The assumption for a uniform temperature distribution within the sample is applicable only if

$$Bi <0.1$$
(3)

Considering a sample of 5 × 5 × 5 cm3 size, a thermal conductivity of 0.04 W·(m·K)−1, and a typical convective heat transfer between water and sample of 100 W·m−2·K−1 [2] a Biot number of over 25 will result. Even with a wooden sample with a thermal conductivity of 0.15 W·mK−1 the corresponding Biot number will be larger than 5. In both cases, the criterion for the “lumped system” will not be fulfilled. Any smaller sample size which would reduce the Biot number would not be representative of the insulation material under investigation.

There are several other methods to determine the specific heat capacity of insulating materials. They are all based on the transient heat transfer dominated by the thermal diffusivity a (m2·s−1). This parameter depends in turn on the three major properties of the material namely the thermal conductivity λ, the density ρ, and the specific heat capacity c:

$$a= \lambda /\left(\rho \bullet c\right)$$
(4)

In order to get the value of the specific heat capacity of a material by using the transient methods, its density and thermal conductivity have to be known or approximated by some calibration measures.

Mann et al. [3] determined specific heat thermal conductivity for glass and other semi-transparent materials from dynamic temperature data in the early 1990’s. This was done by using a unique technique to obtain high-quality dynamic temperature data from glass test plates using thermocouples fused to the glass, a method not applicable to building insulation materials. Another more adequate method was reported by Bouguerra [4] using a transient plane source technique. This method detects a temperature increase due to electrical heating of a pair of samples and makes use of an electrical resistance circuit to measure the dissipated heat. It results in a rather local value of the thermal diffusivity and makes use of numerical approximations in its analysis.

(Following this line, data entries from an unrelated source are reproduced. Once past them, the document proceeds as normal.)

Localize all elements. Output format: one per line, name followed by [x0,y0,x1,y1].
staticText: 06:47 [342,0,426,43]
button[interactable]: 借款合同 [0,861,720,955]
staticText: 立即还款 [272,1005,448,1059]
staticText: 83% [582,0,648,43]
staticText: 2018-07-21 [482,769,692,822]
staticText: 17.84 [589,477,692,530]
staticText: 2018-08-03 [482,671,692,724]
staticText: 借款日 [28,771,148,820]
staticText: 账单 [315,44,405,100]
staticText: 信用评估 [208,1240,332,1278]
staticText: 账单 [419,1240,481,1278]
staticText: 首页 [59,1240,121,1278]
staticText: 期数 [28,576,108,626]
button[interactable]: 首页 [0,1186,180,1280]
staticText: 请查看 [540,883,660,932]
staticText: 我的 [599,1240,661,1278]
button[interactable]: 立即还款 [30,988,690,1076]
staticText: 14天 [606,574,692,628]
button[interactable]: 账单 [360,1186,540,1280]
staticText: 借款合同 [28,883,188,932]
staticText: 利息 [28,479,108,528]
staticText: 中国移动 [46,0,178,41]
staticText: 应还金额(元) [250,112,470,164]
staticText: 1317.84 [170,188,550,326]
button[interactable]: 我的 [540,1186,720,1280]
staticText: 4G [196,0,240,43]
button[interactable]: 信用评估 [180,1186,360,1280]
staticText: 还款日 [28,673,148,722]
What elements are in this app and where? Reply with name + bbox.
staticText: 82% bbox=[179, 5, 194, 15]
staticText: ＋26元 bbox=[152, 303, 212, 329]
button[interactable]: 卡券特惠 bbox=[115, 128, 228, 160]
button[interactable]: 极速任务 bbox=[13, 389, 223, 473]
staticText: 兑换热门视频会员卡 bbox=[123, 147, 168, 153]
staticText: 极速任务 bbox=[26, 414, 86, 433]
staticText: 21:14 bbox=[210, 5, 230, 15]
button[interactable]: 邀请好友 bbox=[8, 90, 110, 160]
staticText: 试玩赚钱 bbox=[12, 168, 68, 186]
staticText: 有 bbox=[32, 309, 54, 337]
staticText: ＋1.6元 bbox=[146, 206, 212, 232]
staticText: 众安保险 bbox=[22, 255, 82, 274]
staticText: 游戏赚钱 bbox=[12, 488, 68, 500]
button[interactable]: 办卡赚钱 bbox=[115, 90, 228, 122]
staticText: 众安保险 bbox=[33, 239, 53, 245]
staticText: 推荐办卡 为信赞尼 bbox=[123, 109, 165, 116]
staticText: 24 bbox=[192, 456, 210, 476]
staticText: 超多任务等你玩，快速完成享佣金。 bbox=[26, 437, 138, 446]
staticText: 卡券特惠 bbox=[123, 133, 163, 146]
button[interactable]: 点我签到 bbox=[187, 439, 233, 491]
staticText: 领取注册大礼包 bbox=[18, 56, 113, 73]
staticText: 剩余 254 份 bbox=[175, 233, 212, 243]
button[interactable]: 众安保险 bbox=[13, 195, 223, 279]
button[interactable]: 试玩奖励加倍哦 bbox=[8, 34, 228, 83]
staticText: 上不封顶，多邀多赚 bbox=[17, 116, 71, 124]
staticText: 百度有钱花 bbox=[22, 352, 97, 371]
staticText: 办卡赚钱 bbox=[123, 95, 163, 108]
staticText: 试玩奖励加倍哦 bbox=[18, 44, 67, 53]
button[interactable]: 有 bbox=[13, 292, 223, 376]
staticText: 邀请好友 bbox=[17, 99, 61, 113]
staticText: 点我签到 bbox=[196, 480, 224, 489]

Boumaza and Redgrove used the transient plane source technique for the determination of thermal conductivity of extruded polystyrene [5] but did not report about the specific heat capacity although they measured the value of the thermal diffusivity of the insulation samples. Ohmura et al. determined the specific heat of a standard mineral wool specimen at temperatures between 100 °C and 1000 °C by means of a specially developed apparatus based on the drop calorimeter method which is also a transient method [6]. They assume homogeneous temperature distribution in the sample and reach an accuracy of ± 10 % with respect to the declared standard value. Using the measured transient temperature response, Zhao et al. used a special numerical method to identify the equivalent radiative properties and thermal conductivities of fibrous insulations [7]. The corresponding specific heat was not determined but taken from a previous publication. Park et al. suggested a lumped parameter circuit representing a building thermal model using thermal-electric analogy [8, 9]. They identified the circuit components the thermal resistor and the thermal capacitor from the heat balance equation and experimental results. The method is applicable to whole buildings but not to single materials. Luo et al. made use of a finite volume scheme and Fourier analysis to calculate the thermal capacitance (defined as the product of density and specific capacity) and thermal conductivity for a building construction layer from monitored inner/outer surface temperatures and heat fluxes [10]. This is an elaborate procedure and needs in situ measurements on the construction itself and less adequate for testing insulation materials as such.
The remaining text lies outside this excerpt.